─── MATERIAL PROVIDED

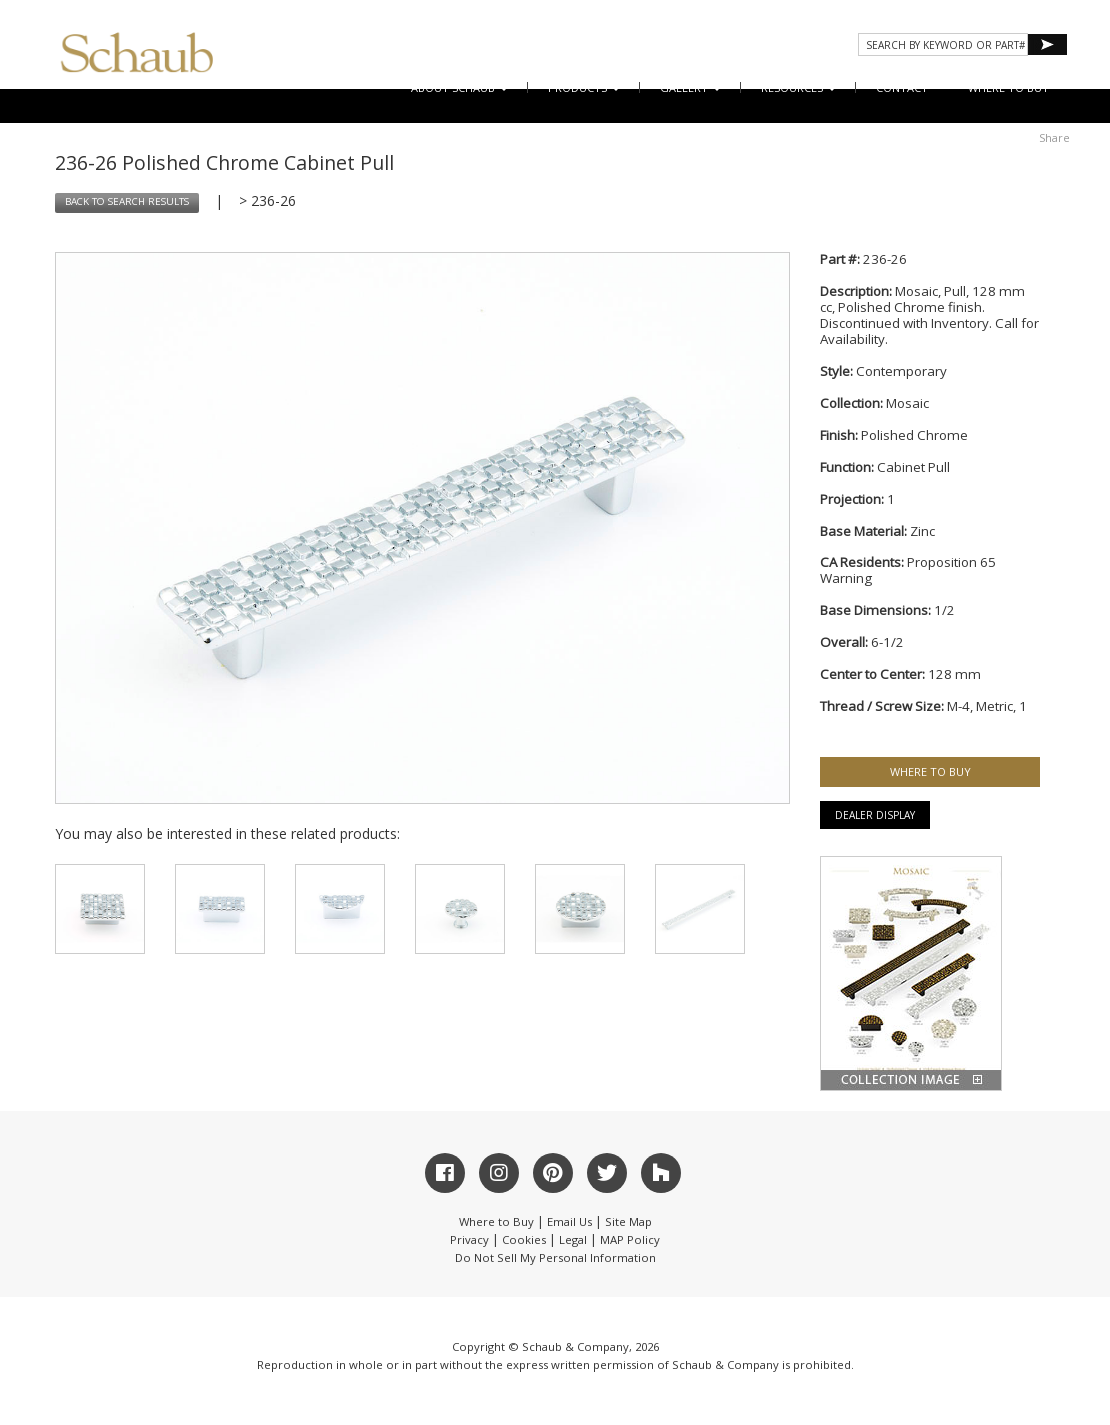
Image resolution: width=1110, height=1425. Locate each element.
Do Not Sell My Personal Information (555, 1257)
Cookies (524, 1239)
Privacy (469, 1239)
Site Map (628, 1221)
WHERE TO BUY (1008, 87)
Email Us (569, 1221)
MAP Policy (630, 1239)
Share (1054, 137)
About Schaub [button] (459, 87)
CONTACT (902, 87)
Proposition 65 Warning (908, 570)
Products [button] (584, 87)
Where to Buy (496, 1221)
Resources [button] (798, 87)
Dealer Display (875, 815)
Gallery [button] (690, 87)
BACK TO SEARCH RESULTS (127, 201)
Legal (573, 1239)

──────
─── MATERIAL PROVIDED

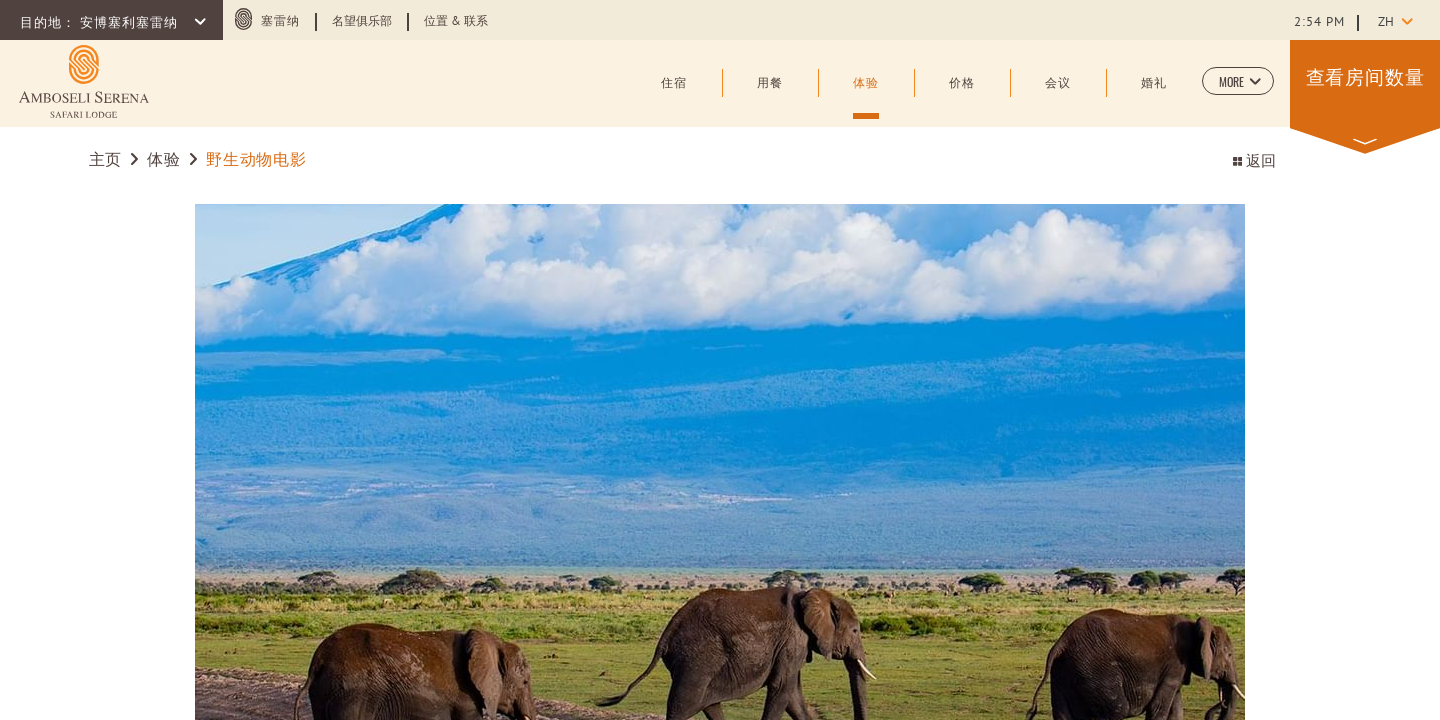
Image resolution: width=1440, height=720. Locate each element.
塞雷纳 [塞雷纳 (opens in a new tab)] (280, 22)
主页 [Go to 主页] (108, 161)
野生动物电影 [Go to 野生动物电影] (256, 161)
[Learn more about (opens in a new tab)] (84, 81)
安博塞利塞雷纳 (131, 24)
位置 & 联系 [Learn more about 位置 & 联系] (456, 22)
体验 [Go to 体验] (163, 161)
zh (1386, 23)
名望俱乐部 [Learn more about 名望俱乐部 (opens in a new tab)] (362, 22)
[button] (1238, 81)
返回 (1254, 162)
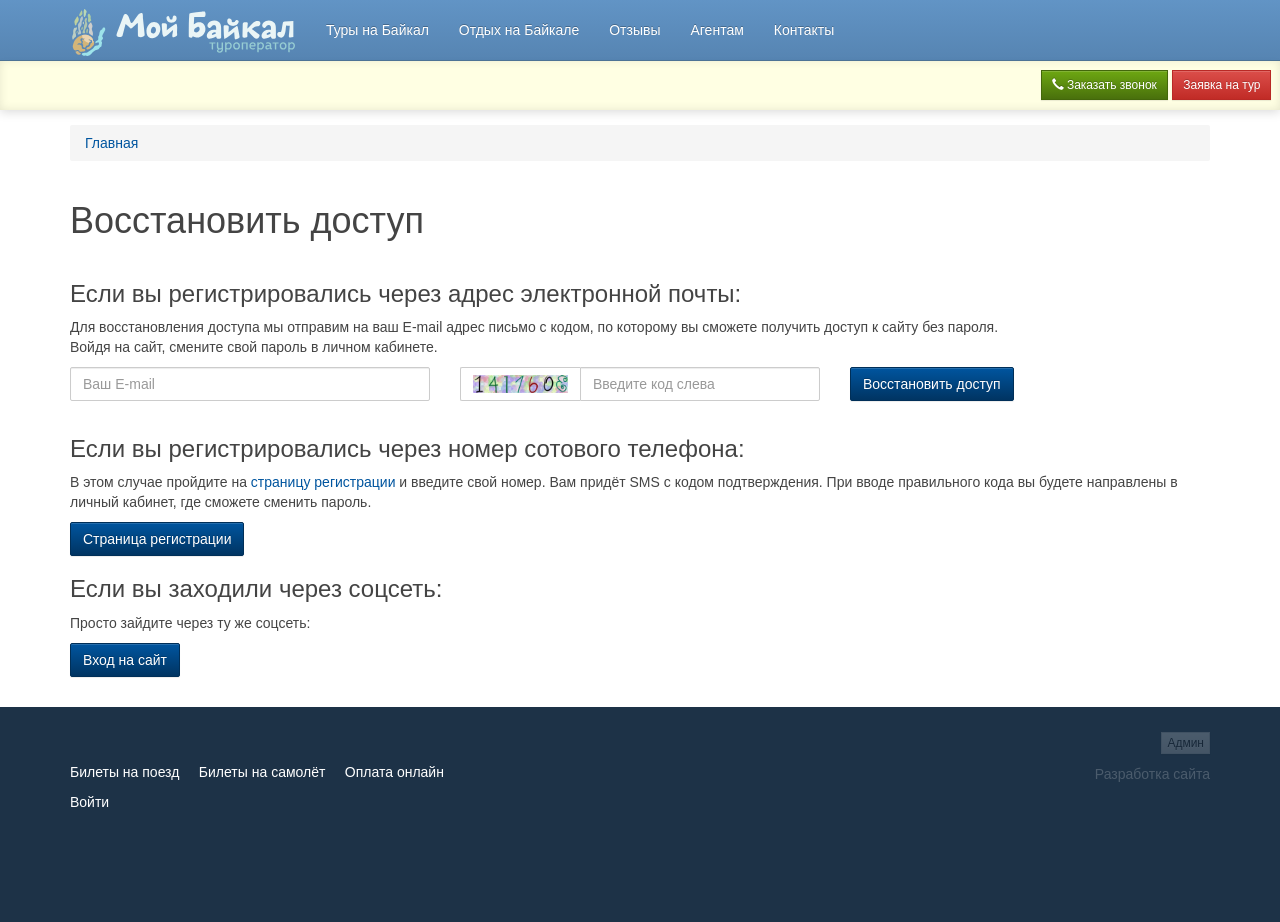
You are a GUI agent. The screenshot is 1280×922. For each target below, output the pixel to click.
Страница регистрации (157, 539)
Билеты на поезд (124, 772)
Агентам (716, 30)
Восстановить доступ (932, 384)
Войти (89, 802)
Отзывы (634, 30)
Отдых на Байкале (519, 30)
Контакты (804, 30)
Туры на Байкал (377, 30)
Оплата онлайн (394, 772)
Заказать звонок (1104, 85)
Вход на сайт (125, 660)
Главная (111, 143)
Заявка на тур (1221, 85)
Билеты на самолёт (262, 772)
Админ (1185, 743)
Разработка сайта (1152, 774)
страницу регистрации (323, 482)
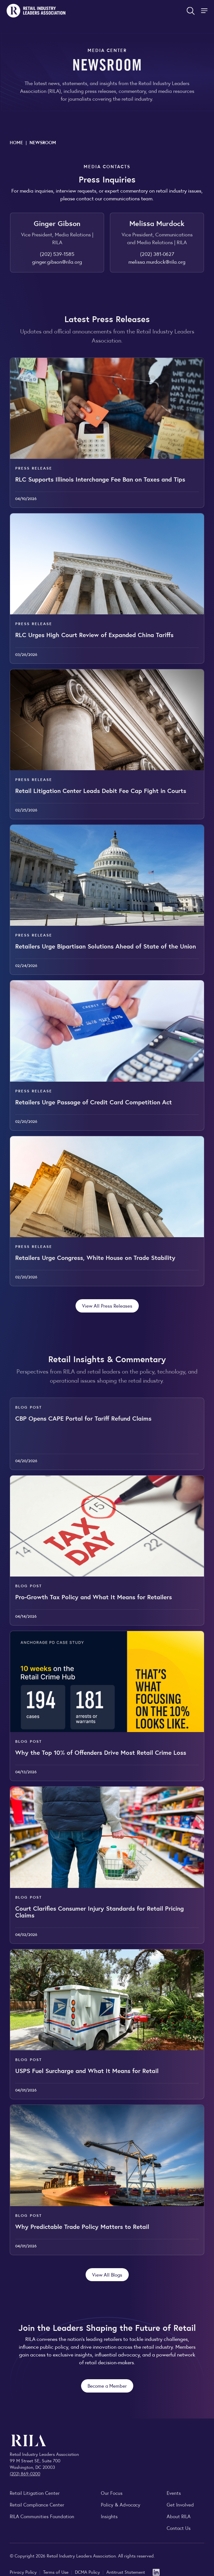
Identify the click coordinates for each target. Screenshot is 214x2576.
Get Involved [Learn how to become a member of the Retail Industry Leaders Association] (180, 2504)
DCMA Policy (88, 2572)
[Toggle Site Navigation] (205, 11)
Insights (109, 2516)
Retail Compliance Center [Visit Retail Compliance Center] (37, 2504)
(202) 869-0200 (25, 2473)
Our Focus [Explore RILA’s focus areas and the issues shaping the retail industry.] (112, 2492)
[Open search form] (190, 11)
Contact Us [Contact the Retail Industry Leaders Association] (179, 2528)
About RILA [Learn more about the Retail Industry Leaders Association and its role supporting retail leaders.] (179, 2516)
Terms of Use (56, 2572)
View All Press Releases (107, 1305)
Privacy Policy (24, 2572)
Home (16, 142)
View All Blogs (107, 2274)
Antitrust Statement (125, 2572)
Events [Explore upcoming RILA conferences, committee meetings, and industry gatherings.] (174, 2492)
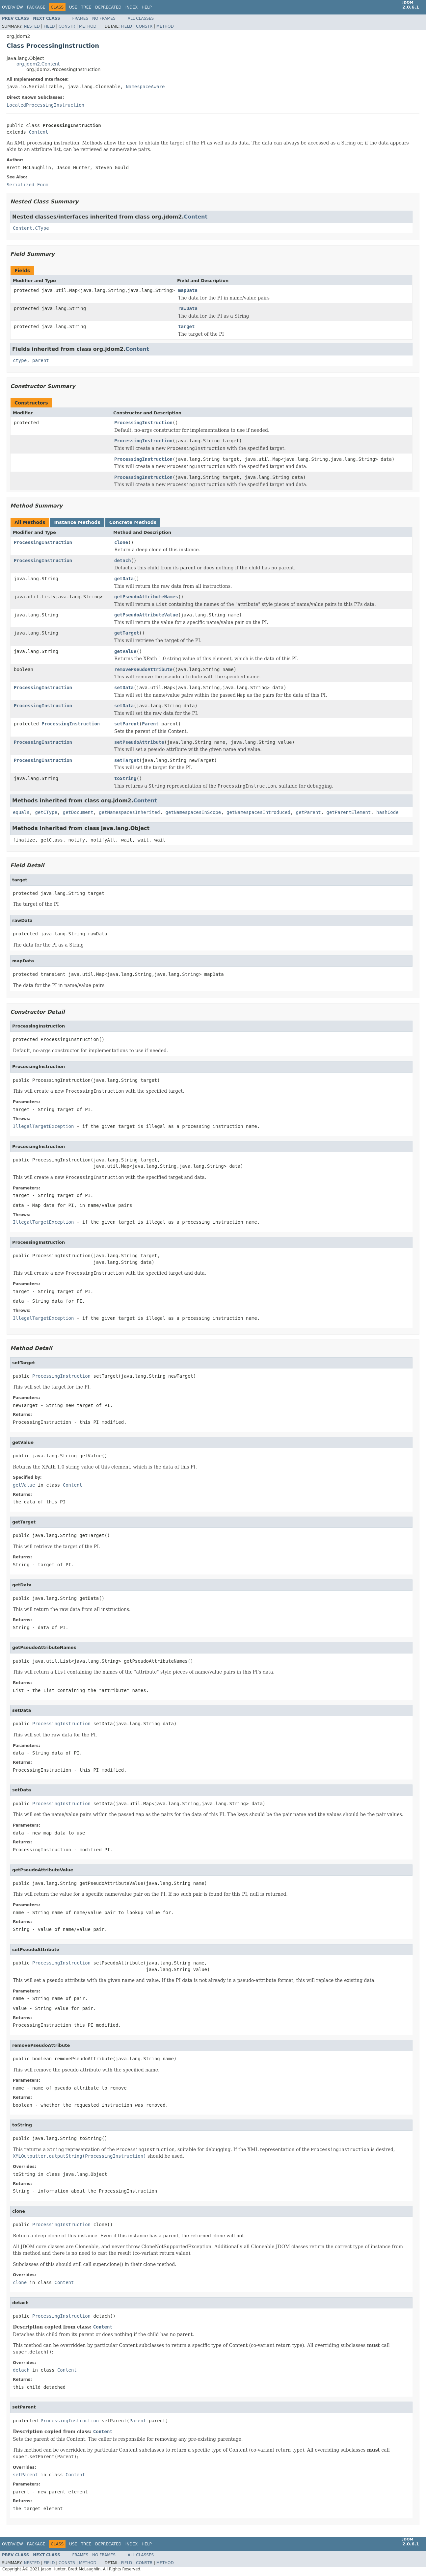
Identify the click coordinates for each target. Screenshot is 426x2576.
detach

──────

--- TASK DIRECTIONS ---
Pull out every line of the records above that contains the word "coordinates".

--- RESULT ---
Identify the click coordinates for each target. Screenshot is 214x2576.
Identify the click coordinates for each target. Screenshot is 426x2576.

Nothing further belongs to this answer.